Chinese Journal of Orthopaedics ; (12): 139-145, 2024.
Artigo em Chinês | WPRIM | ID: wpr-1027700

RESUMO

Objective:To investigate the indications and effects of arthroscopic all-inside reconstruction in the treatment of isolated posterior cruciate ligament (PCL) injury.Methods:A retrospective analysis was performed on 47 patients with isolated PCL injury, who underwent arthroscopic all-inside reconstruction in the Third Medical Center of the PLA General Hospital from January 2016 to January 2020. There were 39 males and 8 females, aged 27.14±7.70 years old (range 16-40 years old). The preoperative kneeling-position stress X-ray showed that the degree of tibial posterior displacement was 8-10 mm, which was a complete and isolated Grade II PCL injury. The tibial and femoral tunnels were created through posterior-medial, anteromedial, and anterolateral portals, while the lateral portal to the medial femoral condyle was enlarged to position the tibial tunnel and protect the anterior cruciate ligament. The autologous graft tendon was pulled through the femoral and tibial tunnels secured with an adjustable loop plate. The efficacy was evaluated by evaluating and comparing preoperative and postoperative Lachman test, posterior drawer test, knee range of motion and relaxation, pain visual analogue scale (VAS) and Lysholm score.Results:43 patients were followed up for 35.21±3.88 months (range 12-40 months).
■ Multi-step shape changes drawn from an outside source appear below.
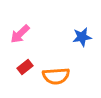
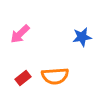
red rectangle: moved 2 px left, 11 px down
orange semicircle: moved 1 px left
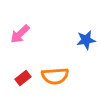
blue star: moved 4 px right, 3 px down
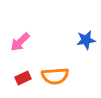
pink arrow: moved 8 px down
red rectangle: rotated 14 degrees clockwise
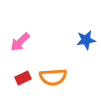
orange semicircle: moved 2 px left, 1 px down
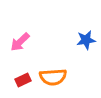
red rectangle: moved 2 px down
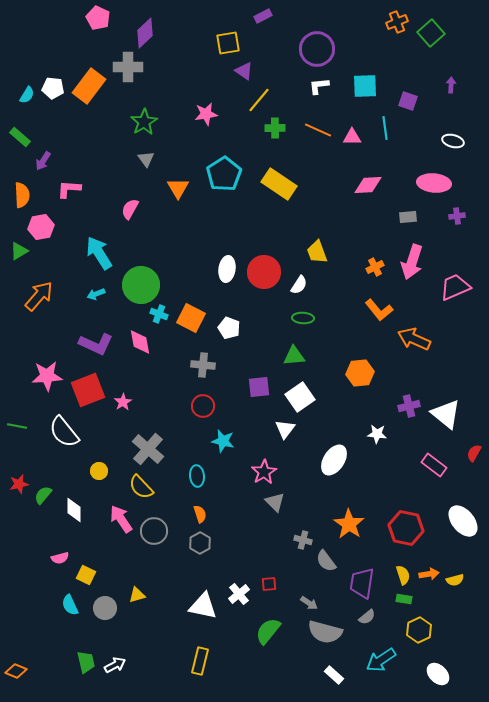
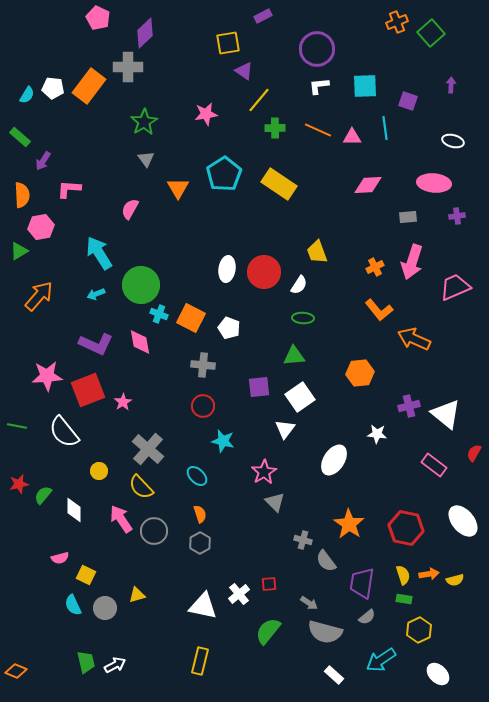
cyan ellipse at (197, 476): rotated 40 degrees counterclockwise
cyan semicircle at (70, 605): moved 3 px right
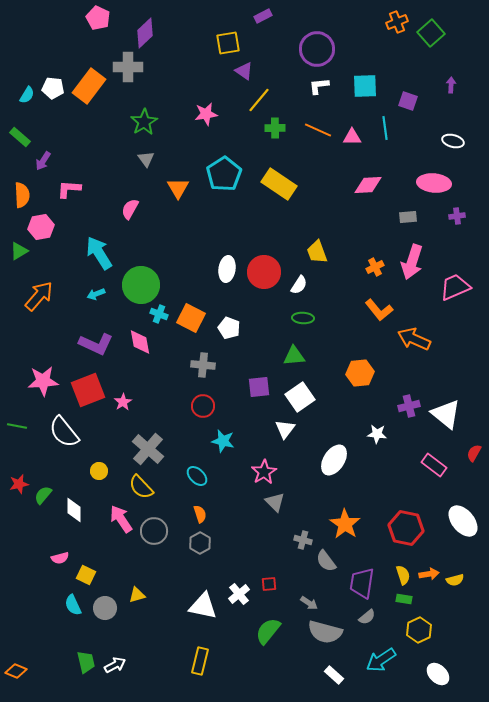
pink star at (47, 376): moved 4 px left, 5 px down
orange star at (349, 524): moved 4 px left
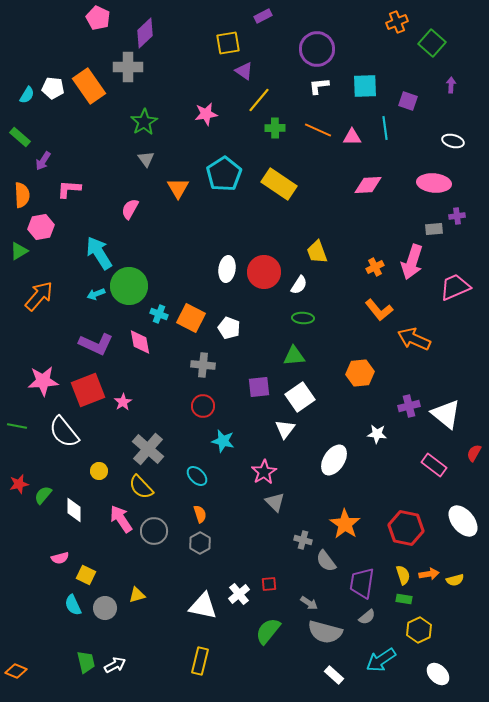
green square at (431, 33): moved 1 px right, 10 px down; rotated 8 degrees counterclockwise
orange rectangle at (89, 86): rotated 72 degrees counterclockwise
gray rectangle at (408, 217): moved 26 px right, 12 px down
green circle at (141, 285): moved 12 px left, 1 px down
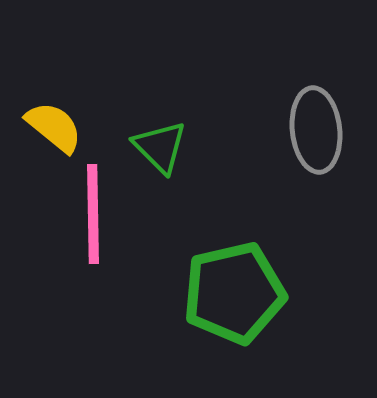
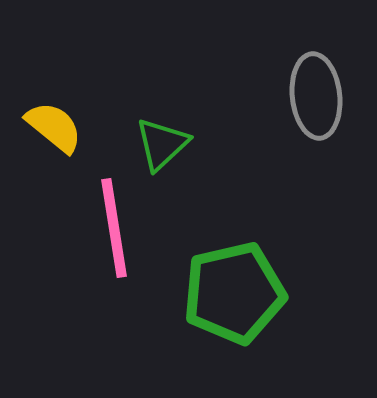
gray ellipse: moved 34 px up
green triangle: moved 2 px right, 3 px up; rotated 32 degrees clockwise
pink line: moved 21 px right, 14 px down; rotated 8 degrees counterclockwise
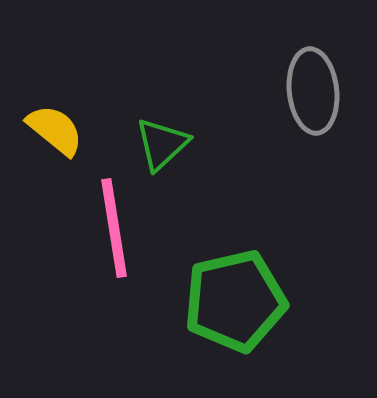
gray ellipse: moved 3 px left, 5 px up
yellow semicircle: moved 1 px right, 3 px down
green pentagon: moved 1 px right, 8 px down
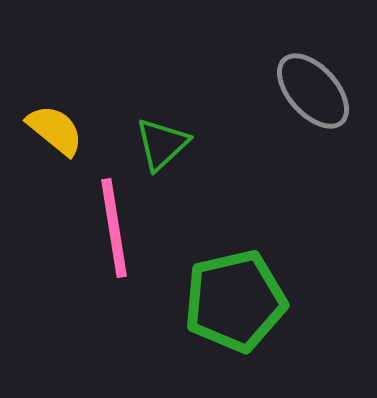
gray ellipse: rotated 36 degrees counterclockwise
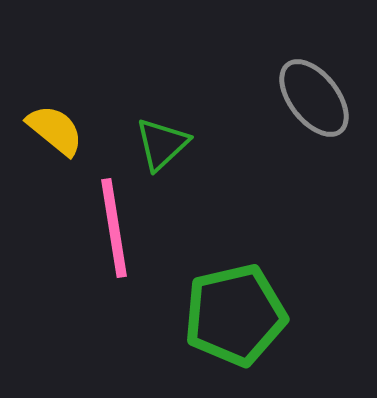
gray ellipse: moved 1 px right, 7 px down; rotated 4 degrees clockwise
green pentagon: moved 14 px down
The symptoms of knee instability all improved after surgery. At the follow-up of 1 year after surgery, 41 (95%) and 40 (93%) patients showed normal or I-degree laxity in Lachman test and posterior drawer test, respectively. The active range of motion and passive flexion of the knee joint were increased to 90°-110° and 110°-130°, respectively. The Lysholm score was 86.44±4.08 at the first year of follow-up and 90.12±3.33 at the last follow-up with significant difference compared with pre-operations ( P<0.05). The VAS score was 2.07±0.94 at the first year of follow-up and 1.28±0.83 at the last follow-up with significant difference compared with pre-operations ( P<0.05). The Lysholm score and VAS were 90.12±3.33 and 1.28±0.83, which were significantly improved compared to 1-year-follow-up ( P<0.05). Conclusion:Routine kneeling stress X-rays can evaluate the degree of tibial posterior displacement in isolated PCL injuries. With tibial posterior displacement equal to or greater than 10 mm, surgical reconstruction was required. All-inside reconstruction of isolated PCL injury was a safe and minimally invasive surgery to improve symptoms and restore knee functions.